O problema é que à margem da futura clientela do Auxílio Brasil haverá uma massa de excluídos. Serão 39 milhões de pessoas, obviamente, descontentes. Foram socorridas pelo governo na emergência do primeiro ano da pandemia, mas, passaram ao zero absoluto e sem perspectiva de ajuda estatal.
Todos são eleitores, pobres — a maioria desempregada ou sem ocupação—, e vítimas primárias do descontrole inflacionário que avança há 30 semanas seguidas, visível na alta de preços dos alimentos, da eletricidade e dos combustíveis.
Bolsonaro está refém nesse cenário de incertezas, povoado por uma ampla maioria (cerca de 80%) de eleitores pobres.
Pelo calendário político, tem pouco mais de cinco meses para começar a mostrar resultados efetivos no programas sociais, no controle da inflação, na redução do desemprego e na retomada da economia.

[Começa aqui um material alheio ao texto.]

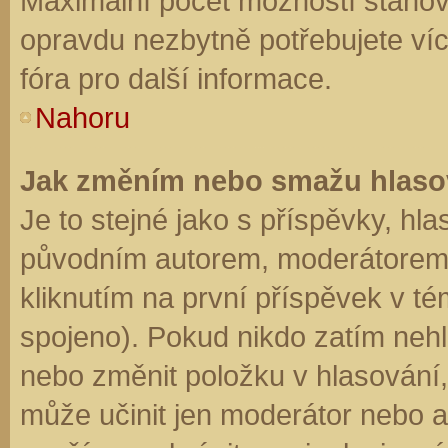
Maximální počet možností stanovu
opravdu nezbytně potřebujete víc
fóra pro další informace.
Nahoru
Jak změním nebo smažu hlaso
Je to stejné jako s příspěvky, h
původním autorem, moderátorem 
kliknutím na první příspěvek v té
spojeno). Pokud nikdo zatím neh
nebo změnit položku v hlasování, 
může učinit jen moderátor nebo a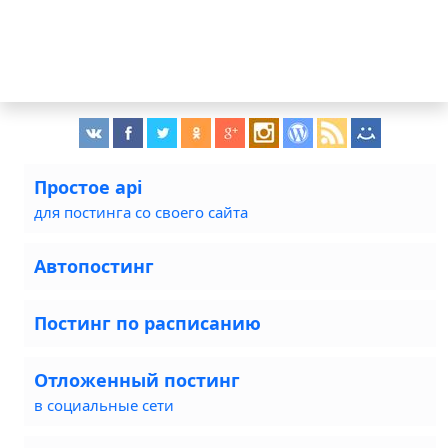
Простое api
для постинга со своего сайта
Автопостинг
Постинг по расписанию
Отложенный постинг
в социальные сети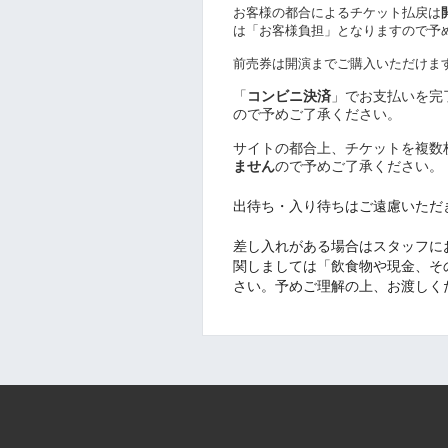
お客様の都合によるチケット払戻は
は「お客様負担」となりますので予
前売券は開演までご購入いただけま
「
コンビニ決済
」でお支払いを完
ので予めご了承ください。
サイトの都合上、チケットを複数
ません
ので予めご了承ください。
︎出待ち・入り待ちはご遠慮いた
︎差し入れがある場合はスタッフ
関しましては「飲食物や現金、そ
さい。予めご理解の上、お渡しく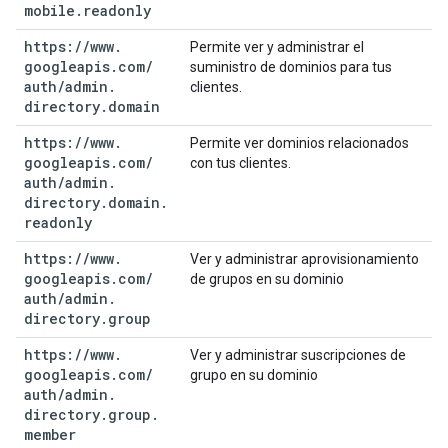
mobile
.
readonly
https:
/
/
www
.
Permite ver y administrar el
googleapis
.
com
/
suministro de dominios para tus
auth
/
admin
.
clientes.
directory
.
domain
https:
/
/
www
.
Permite ver dominios relacionados
googleapis
.
com
/
con tus clientes.
auth
/
admin
.
directory
.
domain
.
readonly
https:
/
/
www
.
Ver y administrar aprovisionamiento
googleapis
.
com
/
de grupos en su dominio
auth
/
admin
.
directory
.
group
https:
/
/
www
.
Ver y administrar suscripciones de
googleapis
.
com
/
grupo en su dominio
auth
/
admin
.
directory
.
group
.
member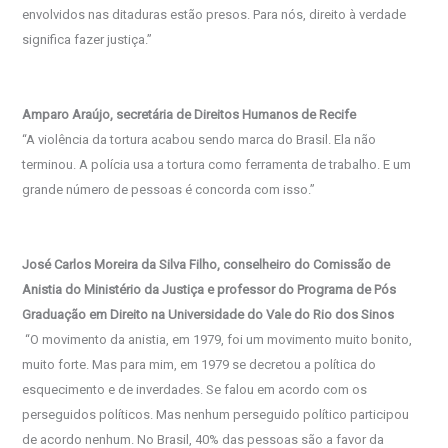
envolvidos nas ditaduras estão presos. Para nós, direito à verdade
significa fazer justiça.”
Amparo Araújo, secretária de Direitos Humanos de Recife
“A violência da tortura acabou sendo marca do Brasil. Ela não
terminou. A polícia usa a tortura como ferramenta de trabalho. E um
grande número de pessoas é concorda com isso.”
José Carlos Moreira da Silva Filho, conselheiro do Comissão de
Anistia do Ministério da Justiça e professor do Programa de Pós
Graduação em Direito na Universidade do Vale do Rio dos Sinos
“O movimento da anistia, em 1979, foi um movimento muito bonito,
muito forte. Mas para mim, em 1979 se decretou a política do
esquecimento e de inverdades. Se falou em acordo com os
perseguidos políticos. Mas nenhum perseguido político participou
de acordo nenhum. No Brasil, 40% das pessoas são a favor da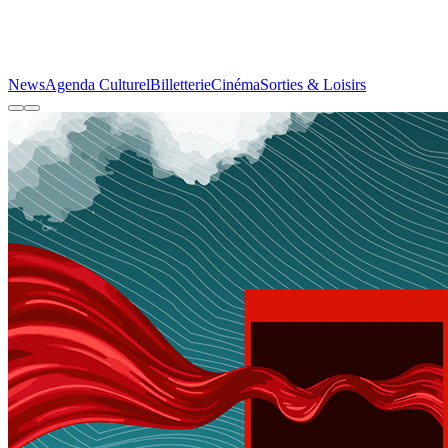
News
Agenda Culturel
Billetterie
Cinéma
Sorties & Loisirs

Na passividade, culpa outros — ultimamente, a Petrobras. “Sabemos da inflação, do aumento de combustíveis”, disse ontem num comício em Ponta Grossa, no Paraná. “Sabemos que a Petrobras é independente. Infelizmente, independente. Mas estamos buscando uma maneira de, da nossa parte, ficar livre da Petrobras. Fatiá-la bastante, quem sabe partir para a privatização. Mas sei que isso demora.”

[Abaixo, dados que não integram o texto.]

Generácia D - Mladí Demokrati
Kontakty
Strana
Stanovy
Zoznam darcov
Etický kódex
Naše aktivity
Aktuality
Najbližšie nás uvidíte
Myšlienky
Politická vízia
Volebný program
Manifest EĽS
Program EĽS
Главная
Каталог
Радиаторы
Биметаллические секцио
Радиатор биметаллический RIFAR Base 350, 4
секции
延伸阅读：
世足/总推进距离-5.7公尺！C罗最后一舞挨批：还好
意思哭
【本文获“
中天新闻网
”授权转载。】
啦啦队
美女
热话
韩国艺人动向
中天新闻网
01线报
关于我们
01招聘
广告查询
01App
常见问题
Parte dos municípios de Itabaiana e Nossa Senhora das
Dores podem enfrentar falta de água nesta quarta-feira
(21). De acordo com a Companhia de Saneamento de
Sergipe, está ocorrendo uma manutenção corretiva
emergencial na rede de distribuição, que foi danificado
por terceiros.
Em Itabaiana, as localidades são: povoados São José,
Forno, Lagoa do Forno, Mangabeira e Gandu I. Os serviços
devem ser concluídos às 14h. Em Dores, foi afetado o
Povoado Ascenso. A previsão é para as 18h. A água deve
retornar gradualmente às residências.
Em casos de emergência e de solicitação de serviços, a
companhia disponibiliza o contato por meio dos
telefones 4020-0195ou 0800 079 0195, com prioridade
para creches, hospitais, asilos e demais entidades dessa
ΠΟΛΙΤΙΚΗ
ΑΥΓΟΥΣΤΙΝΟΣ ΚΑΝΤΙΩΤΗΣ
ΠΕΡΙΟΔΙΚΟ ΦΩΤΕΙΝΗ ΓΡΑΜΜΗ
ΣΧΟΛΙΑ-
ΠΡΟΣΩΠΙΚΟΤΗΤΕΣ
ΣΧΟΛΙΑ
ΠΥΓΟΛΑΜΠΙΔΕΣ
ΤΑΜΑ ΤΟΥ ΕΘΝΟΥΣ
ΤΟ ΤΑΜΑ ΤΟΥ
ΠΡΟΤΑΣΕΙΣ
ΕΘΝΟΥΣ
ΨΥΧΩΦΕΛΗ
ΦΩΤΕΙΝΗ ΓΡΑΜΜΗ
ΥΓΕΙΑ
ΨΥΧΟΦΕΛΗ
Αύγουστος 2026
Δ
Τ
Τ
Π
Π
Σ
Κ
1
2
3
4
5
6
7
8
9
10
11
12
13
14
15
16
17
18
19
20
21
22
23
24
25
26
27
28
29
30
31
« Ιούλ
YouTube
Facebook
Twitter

“O Brasil é um grande navio, um transatlântico”— acrescentou. “Alguns querem que eu dê um cavalo de pau, não dá. A renovação existe. Um dia a prefeita [de Ponta Grossa] vai nos deixar, eu também, o vice [prefeito], a líder…”
Não explicou o que seria esse “cavalo de pau”, mas, é certo, não lhe resta muito tempo para decisões sobre a agenda administrativa.
Abril é mês-chave para todo o serviço público na legislação eleitoral. É quando a máquina governamental e seus agentes começam a enfrentar restrições relevantes. Os gastos públicos passam a ter limitações e os candidatos uma série de obrigações na linha de fronteira do abuso de poder, a seis meses do primeiro turno de votação,
Até à meia-noite da sexta-feira 1º de abril, por exemplo, Bolsonaro terá que estar filiado a um partido para poder disputar a reeleição.
Vai precisar fazer uma ampla reforma ministerial. Isso porque ao menos 13 dos 23 ministros planejam se candidatar e, por lei, devem amanhecer no sábado 2 de abril fora do governo. Significa mudança em 56% do ministério, em plena campanha.
Para o presidente a contagem regressiva já começou. Para o candidato há uma dura realidade à frente: os eleitores se mostram insatisfeitos com o governo, nas pesquisas, e já não é possível recuperar todo o tempo perdido desde 1º de janeiro de 2019.